--- About this exercise ---
Start at the line containing "כנסים, ימי עיון ושיתופי פעולה בישראל" and transcribe every line exactly through the end of the records below, and only those lines.

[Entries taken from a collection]

————————

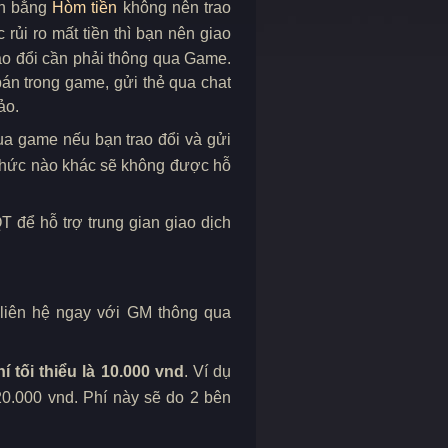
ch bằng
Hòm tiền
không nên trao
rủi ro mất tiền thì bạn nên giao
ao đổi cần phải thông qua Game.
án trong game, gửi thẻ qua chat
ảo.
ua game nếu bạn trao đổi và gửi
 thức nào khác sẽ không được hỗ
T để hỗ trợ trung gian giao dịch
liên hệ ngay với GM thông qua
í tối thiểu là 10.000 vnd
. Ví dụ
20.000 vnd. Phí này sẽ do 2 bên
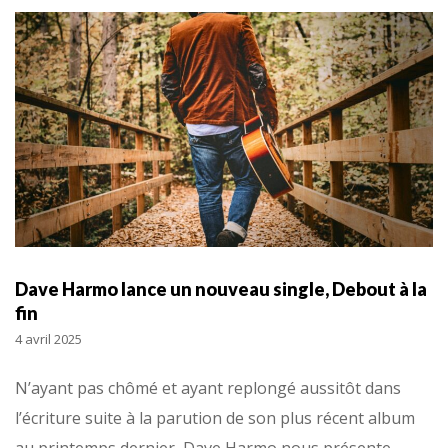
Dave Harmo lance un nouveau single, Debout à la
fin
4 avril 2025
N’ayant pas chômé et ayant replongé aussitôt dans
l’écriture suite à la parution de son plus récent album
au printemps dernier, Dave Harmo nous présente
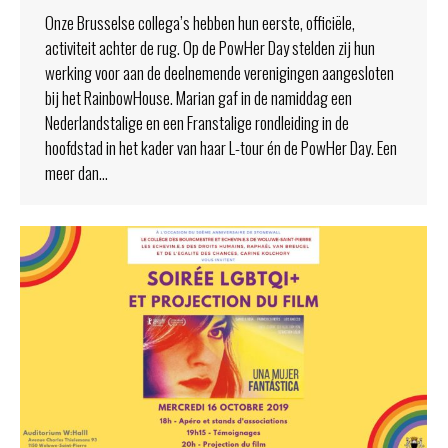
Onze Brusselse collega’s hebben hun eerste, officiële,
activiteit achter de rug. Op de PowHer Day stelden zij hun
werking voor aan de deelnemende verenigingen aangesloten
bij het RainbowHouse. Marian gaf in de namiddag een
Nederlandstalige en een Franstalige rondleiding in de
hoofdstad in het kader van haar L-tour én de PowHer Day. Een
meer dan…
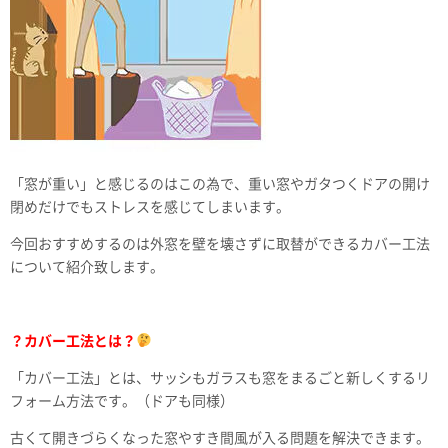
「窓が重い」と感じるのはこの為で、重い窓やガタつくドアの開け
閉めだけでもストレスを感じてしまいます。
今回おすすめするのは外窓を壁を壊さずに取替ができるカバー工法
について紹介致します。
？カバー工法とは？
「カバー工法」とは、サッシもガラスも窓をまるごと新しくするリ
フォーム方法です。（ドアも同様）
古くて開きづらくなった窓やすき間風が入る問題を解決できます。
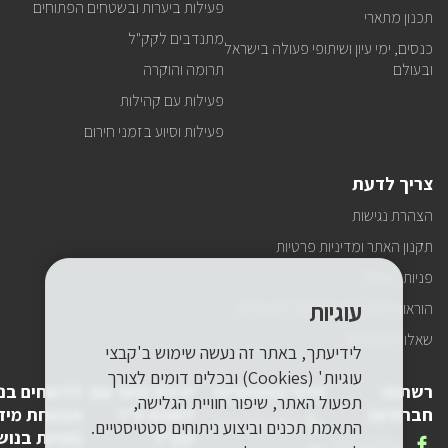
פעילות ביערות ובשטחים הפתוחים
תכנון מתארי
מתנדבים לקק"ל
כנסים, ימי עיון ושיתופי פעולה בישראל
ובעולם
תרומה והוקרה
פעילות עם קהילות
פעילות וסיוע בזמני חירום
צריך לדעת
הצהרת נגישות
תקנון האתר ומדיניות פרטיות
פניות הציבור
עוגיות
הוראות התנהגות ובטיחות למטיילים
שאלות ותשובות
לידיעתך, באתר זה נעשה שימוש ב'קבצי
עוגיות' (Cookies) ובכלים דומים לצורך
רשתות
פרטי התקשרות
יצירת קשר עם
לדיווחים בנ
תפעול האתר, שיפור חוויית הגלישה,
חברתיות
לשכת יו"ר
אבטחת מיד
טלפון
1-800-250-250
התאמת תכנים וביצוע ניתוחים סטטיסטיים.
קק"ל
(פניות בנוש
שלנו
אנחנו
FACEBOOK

————————

--- Task response ---
כנסים, ימי עיון ושיתופי פעולה בישראל
ובעולם
תרומה והוקרה
פעילות עם קהילות
פעילות וסיוע בזמני חירום
צריך לדעת
הצהרת נגישות
תקנון האתר ומדיניות פרטיות
פניות הציבור
עוגיות
הוראות התנהגות ובטיחות למטיילים
שאלות ותשובות
לידיעתך, באתר זה נעשה שימוש ב'קבצי
עוגיות' (Cookies) ובכלים דומים לצורך
רשתות
פרטי התקשרות
יצירת קשר עם
לדיווחים בנ
תפעול האתר, שיפור חוויית הגלישה,
חברתיות
לשכת יו"ר
אבטחת מיד
טלפון
1-800-250-250
התאמת תכנים וביצוע ניתוחים סטטיסטיים.
קק"ל
(פניות בנוש
שלנו
אנחנו
FACEBOOK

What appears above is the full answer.